We begin with the variable “elem.” This global variable is the element of the table that we want to alter, specifically, the table row. You can change its value to “TD” to affect each cell of the table individually (although the alternation pattern for the background of each tends to get a little mixed up at that point, because they don’t line up horizontally as they would in a table row). Next, we call the “onload” event handler to run a function. In other words, we’re telling JavaScript “run this code when the document loads.” This way, we can put our code in the HEAD tags – or even in an external JavaScript file – and the table rows will be affected after the document loads. Since the document will always finish loading before the code is executed, no tables will be “left behind” or “forgotten.” The first thing that happens after the document loads is an if statement. If “document.getElementsByTagName” returns a null value, it means that the browser is too old to understand our code. To avoid unnecessary errors, no code will be executed for browsers that don’t understand the “getElementsByTagName” method.

Now that we know we can use the “getElementsByTagName” method, we can run the part of the code that actually does what we want, create alternate colors. We begin by setting the variable “el” to equal the group of elements that “elem” refers to. In other words, “el” becomes an array of all the “TR” elements. After that, we use a for loop to iterate through all the table rows.

Since we don’t want to affect the table headings (TH tags), or tables that do not have the “tbl” class name, we run another if statement in our for loop. This ensures that (1) the cells inside the current row are not table headings, and (2) the table does in fact have the “tbl” class name. Also, notice how the indexOf method was used rather than the “==” operator; this is because a table can have multiple classes, delimited by a whitespace. For example, you could add the class “firstTable” to any specific table you want, and also include the second class “tbl” like so, <table class=”tbl firstTable”>. The table now has two classes, “tbl” and “firstTable.” This means that you can format different tables with the same JavaScript.

Once we’re sure that the current row is acceptable to affect, we run yet another if statement – an extremely important one. We divide the value of “i” (which represents the nth row that we are currently on) by two and get its remainder. The remainder will always yield one of two numbers: 0 or 1. This way, we will tell if “i” is odd or even.
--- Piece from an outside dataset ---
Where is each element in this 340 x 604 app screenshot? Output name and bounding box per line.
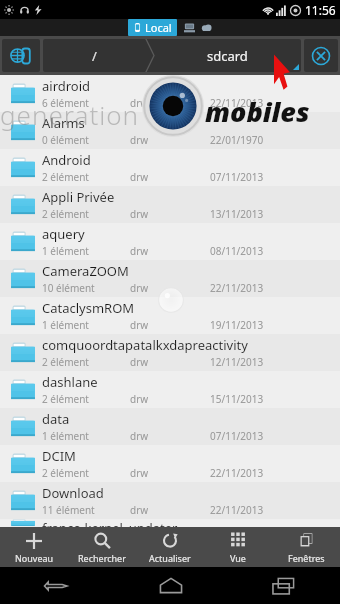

In the event that it is odd (1), we update the class name of the current row to equal “on.” If it is even (0), however, we update the current row to have a class name of “off.” This way, each row’s styling information will alternate from one class to another.

Adding Complexity

You’ve just learned how to alternate styles on table rows with JavaScript. That’s great, but there’s so much more that you can do. In the opening of this article, I mentioned alternating abilities and one other thing – event handlers. There is more alternation code to be written, but this time in direct relation to an event.

What is an event-handler? The dictionary briefly defines the word “event” as “an occurrence.” A handler, as suggested by the name, “handles.” Putting the definitions together, an event-handler is basically “the code that is triggered when the user does something.” A few examples are: onclick, ondoubleclick, onmouseover, onmouseout.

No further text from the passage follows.